An immersive film experience initiates visitors through an innovative cascade of archival music and film directed by renowned Dylan chronicler Jennifer Lebeau. (Photo by Lester Cohen/Getty Images. Courtesy of Bob Dylan Center®)

TULSA, Oklahoma — I hate to use the analogy, but Bob Dylan is like an onion in many ways.

There are so many facets of his career that even after six decades, he is still something of “a riddle wrapped in a mystery inside an enigma,” to borrow the phrase.

What is his best song? What is his greatest album? Why did he release that version of a particular song and not the bootlegged outtake? What’s with “Christmas in the Heart?”

Go on any music or Dylan message board, and there is endless speculation. I think it’s fair to say there is more speculation than there is resolution.

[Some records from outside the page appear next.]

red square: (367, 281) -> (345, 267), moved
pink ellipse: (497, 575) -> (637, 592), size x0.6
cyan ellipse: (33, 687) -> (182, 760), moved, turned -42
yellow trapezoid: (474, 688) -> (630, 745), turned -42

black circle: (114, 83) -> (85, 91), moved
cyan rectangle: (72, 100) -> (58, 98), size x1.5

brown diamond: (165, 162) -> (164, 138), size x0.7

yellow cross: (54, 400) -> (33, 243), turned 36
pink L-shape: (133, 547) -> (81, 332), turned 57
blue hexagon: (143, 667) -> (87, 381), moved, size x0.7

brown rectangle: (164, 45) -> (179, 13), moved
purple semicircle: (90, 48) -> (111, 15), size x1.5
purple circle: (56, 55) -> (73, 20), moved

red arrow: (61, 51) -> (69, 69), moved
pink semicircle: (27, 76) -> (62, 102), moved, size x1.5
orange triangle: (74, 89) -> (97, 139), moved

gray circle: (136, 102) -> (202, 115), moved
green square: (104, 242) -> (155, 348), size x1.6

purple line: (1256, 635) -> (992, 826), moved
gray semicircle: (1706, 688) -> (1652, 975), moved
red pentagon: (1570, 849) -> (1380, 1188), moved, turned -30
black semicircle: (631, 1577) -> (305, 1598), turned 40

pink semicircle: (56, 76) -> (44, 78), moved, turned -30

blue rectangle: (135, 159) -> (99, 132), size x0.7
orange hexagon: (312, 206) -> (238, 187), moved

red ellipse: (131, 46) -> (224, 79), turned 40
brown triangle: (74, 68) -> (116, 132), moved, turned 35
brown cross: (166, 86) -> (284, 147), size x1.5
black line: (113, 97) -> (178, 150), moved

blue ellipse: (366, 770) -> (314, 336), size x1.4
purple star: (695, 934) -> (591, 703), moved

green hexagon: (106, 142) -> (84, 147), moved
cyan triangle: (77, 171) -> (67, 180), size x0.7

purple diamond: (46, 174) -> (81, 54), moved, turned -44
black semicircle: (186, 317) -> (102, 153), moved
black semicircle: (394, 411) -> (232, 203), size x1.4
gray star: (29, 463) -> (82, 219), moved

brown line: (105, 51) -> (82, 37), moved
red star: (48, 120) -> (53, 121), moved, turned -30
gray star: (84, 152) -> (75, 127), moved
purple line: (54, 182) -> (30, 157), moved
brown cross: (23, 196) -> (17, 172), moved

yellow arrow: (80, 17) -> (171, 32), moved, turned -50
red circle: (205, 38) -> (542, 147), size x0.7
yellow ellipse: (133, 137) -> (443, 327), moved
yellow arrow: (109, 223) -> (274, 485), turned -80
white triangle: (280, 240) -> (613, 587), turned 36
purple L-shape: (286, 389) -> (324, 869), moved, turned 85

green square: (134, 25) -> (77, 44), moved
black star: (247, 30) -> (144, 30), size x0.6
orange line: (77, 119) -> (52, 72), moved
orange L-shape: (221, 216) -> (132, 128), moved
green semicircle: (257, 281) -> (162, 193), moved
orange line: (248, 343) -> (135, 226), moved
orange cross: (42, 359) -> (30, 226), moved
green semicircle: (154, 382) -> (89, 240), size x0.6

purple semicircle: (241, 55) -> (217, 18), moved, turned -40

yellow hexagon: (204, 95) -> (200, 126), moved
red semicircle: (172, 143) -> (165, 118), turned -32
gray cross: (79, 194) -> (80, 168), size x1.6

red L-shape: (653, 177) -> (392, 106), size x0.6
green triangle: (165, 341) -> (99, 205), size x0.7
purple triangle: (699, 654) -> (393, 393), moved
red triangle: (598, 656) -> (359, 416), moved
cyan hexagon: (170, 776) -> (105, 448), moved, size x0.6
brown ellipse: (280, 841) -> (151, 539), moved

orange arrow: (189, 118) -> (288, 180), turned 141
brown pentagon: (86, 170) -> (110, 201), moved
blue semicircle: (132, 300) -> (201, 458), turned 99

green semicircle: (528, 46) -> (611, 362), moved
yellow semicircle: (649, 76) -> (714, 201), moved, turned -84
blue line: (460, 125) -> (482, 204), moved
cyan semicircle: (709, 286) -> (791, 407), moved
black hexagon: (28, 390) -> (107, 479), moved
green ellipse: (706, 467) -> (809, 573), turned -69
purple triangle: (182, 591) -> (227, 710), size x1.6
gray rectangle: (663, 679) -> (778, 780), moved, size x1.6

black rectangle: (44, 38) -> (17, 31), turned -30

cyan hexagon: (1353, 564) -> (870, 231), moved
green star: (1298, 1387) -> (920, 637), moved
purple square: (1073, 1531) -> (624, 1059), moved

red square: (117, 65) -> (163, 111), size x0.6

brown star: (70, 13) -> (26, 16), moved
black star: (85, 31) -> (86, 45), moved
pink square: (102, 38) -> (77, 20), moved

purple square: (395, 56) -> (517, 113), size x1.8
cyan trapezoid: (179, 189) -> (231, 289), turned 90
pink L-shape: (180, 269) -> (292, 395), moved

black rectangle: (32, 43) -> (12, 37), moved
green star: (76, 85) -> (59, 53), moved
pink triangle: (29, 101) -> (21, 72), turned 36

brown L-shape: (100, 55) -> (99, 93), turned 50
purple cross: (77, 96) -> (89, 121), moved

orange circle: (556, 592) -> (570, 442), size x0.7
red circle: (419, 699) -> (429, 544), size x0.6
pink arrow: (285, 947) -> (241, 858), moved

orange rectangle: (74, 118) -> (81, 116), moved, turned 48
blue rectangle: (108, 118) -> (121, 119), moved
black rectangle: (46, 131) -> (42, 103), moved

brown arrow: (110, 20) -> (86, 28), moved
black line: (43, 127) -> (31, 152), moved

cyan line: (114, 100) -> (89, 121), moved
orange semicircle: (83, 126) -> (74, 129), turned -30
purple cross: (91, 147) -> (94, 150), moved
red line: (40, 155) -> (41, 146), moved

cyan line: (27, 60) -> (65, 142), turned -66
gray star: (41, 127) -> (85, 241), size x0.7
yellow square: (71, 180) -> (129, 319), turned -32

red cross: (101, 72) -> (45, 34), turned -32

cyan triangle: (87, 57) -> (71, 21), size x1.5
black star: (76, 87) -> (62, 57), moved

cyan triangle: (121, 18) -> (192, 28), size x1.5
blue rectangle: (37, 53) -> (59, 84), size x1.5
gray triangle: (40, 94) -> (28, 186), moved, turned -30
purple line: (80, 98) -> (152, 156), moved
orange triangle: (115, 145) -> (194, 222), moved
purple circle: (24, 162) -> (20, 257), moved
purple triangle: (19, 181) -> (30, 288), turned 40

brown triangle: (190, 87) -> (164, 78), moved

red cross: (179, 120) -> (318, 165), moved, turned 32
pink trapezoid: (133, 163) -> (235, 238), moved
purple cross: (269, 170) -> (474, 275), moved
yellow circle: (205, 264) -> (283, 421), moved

I’m a fan of “Christmas in the Heart,” I’m perfectly fine with the released version of “Blood on the Tracks,” and I don’t pretend to know the precise meaning of so many of his songs.

But they speak to me. When I listened to “More Blood, More Tracks,” I listened in the context of profound loss. What if “Blood on the Tracks” isn’t about a divorce per se but is about loss?

The first time I stepped across the threshold into the Bob Dylan Center in Tulsa, it was like entering Walt Disney World immediately after the “rope drop” on Main Street, USA. So many directions to ponder and worlds to explore.

The center opened on May 10, 2022, in the Tulsa Arts District and is appropriately located on the same street as the Woody Guthrie Center. The George Kaiser Family Foundation bought Dylan’s archives in 2016 and, in doing so, acquired more than 100,000 items ranging from manuscripts to videos to unopened mail.

With such a range of materials, the curators had a tightrope to walk to bring the Bob Dylan story to life.

Do you focus on the highest profile moments of Dylan’s career (The Basement Tapes, going electric and the Newport Folk Festival) or highlight the potentially more obscure and misunderstood? In short, the curators walked the wire perfectly.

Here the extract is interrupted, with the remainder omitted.